Mobile Crisis Teams

 

Mobile crisis teams, in many countries around the world, provide in-home treatment to acutely disturbed clients as a versatile and effective alternative to hospital care. Originally developed in the 1950s and ‘60s in Britain and in Kentucky and Colorado in the USA, mobile, home-treatment teams were refined and made widely available in Australia. More recently, mobile crisis teams have been established in Birmingham and Islington in the UK, and in Connecticut and elsewhere in the US.

 

There is an indistinct boundary between mobile crisis teams that are set up to prevent hospitalization by providing immediate care in the home, and assertive community treatment teams which aim to prevent relapse and readmission to hospital for people who have already demonstrated a pattern of frequent hospital admission. Mobile crisis teams provide a service, rapidly and in the home, that is available 24 hours a day, 7 days a week. Staff spend time flexibly with the client and his or her family and friends, several times a day, if needed, and offer the same psychiatric evaluation and medical treatment, around the clock, that would be expected in a hospital, tackling, in addition, the social issues that led to the crisis. The treatment team can administer medication and evaluate its effects and can offer practical help in solving problems. Team members provide counseling and support to caregivers, staying in touch until the crisis is resolved and linking the client to ongoing care.
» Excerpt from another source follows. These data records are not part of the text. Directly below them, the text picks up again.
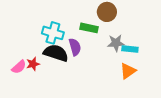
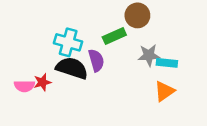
green rectangle: (89, 28) -> (114, 36), turned -36
pink semicircle: (19, 67) -> (24, 86), turned 42

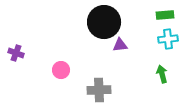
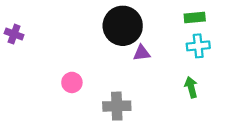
purple cross: (16, 53) -> (14, 34), moved

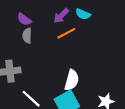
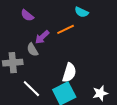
purple arrow: (61, 16) -> (42, 37), moved
gray semicircle: (27, 36) -> (32, 50), moved, turned -32

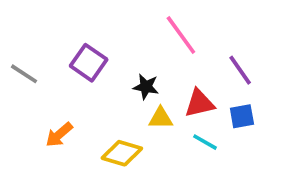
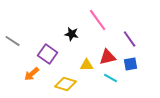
purple square: (89, 63) -> (48, 54), moved
black star: (146, 87) -> (72, 34), moved

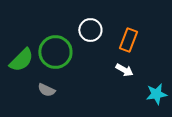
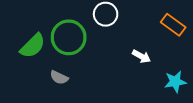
orange rectangle: (128, 40) -> (173, 25), moved, turned -75

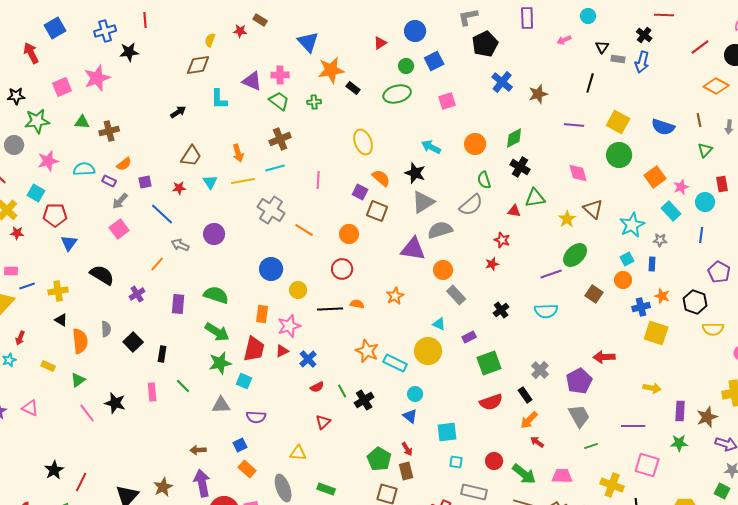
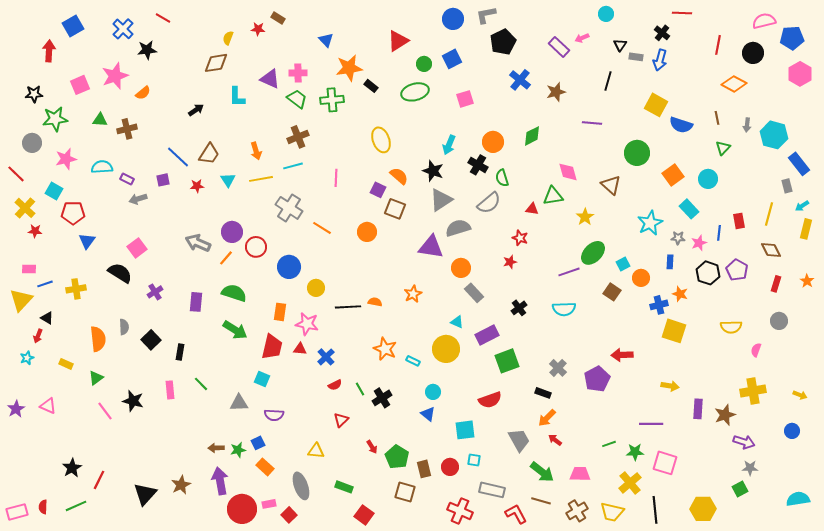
purple rectangle: (527, 18) -> (559, 47), moved, turned -45
red line: (145, 20) -> (163, 18), turned -56
blue cross: (105, 31) -> (123, 29), turned -30
blue circle: (415, 31) -> (453, 19), moved
blue triangle: (308, 42) -> (326, 40), size x0.7
red triangle: (380, 43) -> (398, 41), size x1.6
red line: (700, 47) -> (718, 45), turned -42
red arrow: (31, 53) -> (49, 51), turned 30
green cross: (314, 102) -> (332, 100), size x1.6
yellow square: (618, 122) -> (656, 105), moved
cyan arrow: (431, 147) -> (449, 145), turned -96
orange semicircle: (124, 164) -> (143, 93), moved
black cross: (520, 167) -> (478, 165), moved
pink diamond: (578, 173) -> (568, 172), moved
red rectangle: (722, 184) -> (739, 221), moved
pink star: (681, 187) -> (699, 243), moved
gray arrow: (120, 201) -> (138, 199), turned 30
cyan circle: (705, 202) -> (708, 179), moved
brown triangle: (593, 209) -> (611, 185), moved
blue line: (162, 214) -> (178, 157), moved
pink square: (119, 229) -> (137, 248), moved
gray arrow: (180, 245) -> (198, 243), size x1.4
cyan square: (627, 259) -> (623, 264), moved
orange line: (157, 264) -> (226, 258), moved
red circle: (342, 269) -> (256, 247), moved
black hexagon: (695, 302) -> (708, 273), moved
black triangle: (61, 320) -> (47, 318), moved
pink star: (289, 326) -> (307, 324), turned 30
purple rectangle: (469, 337) -> (487, 335), size x1.6
red triangle: (282, 351) -> (300, 349), turned 32
green star: (220, 363) -> (238, 450), moved, size x0.7
cyan rectangle: (395, 363) -> (413, 361), size x0.6
black rectangle: (525, 395) -> (543, 393), turned -35
red semicircle: (491, 402) -> (490, 400), moved
gray trapezoid: (579, 416) -> (519, 440), moved
green star: (679, 443) -> (635, 452), moved
red arrow: (407, 449) -> (372, 447), moved
red circle: (494, 461) -> (450, 467), moved
yellow cross: (612, 485) -> (630, 483), turned 30
green square: (722, 491) -> (740, 489), turned 35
Assertive community treatment (ACT) teams offer similar services – the difference between the two approaches is related to timing and caseload. ACT teams have an established caseload of high-risk clients and cannot pick up new clients at a moment’s notice; mobile crisis teams stabilize acutely disturbed clients and transfer their care to other outpatient modalities, leaving the team available to respond immediately to new clients in crisis.


The principles of social intervention inherent in all these alternatives to hospital treatment include the advantages of small, domestic, non-coercive settings, the avoidance of institutional care, and the involvement of the local community in fostering social integration.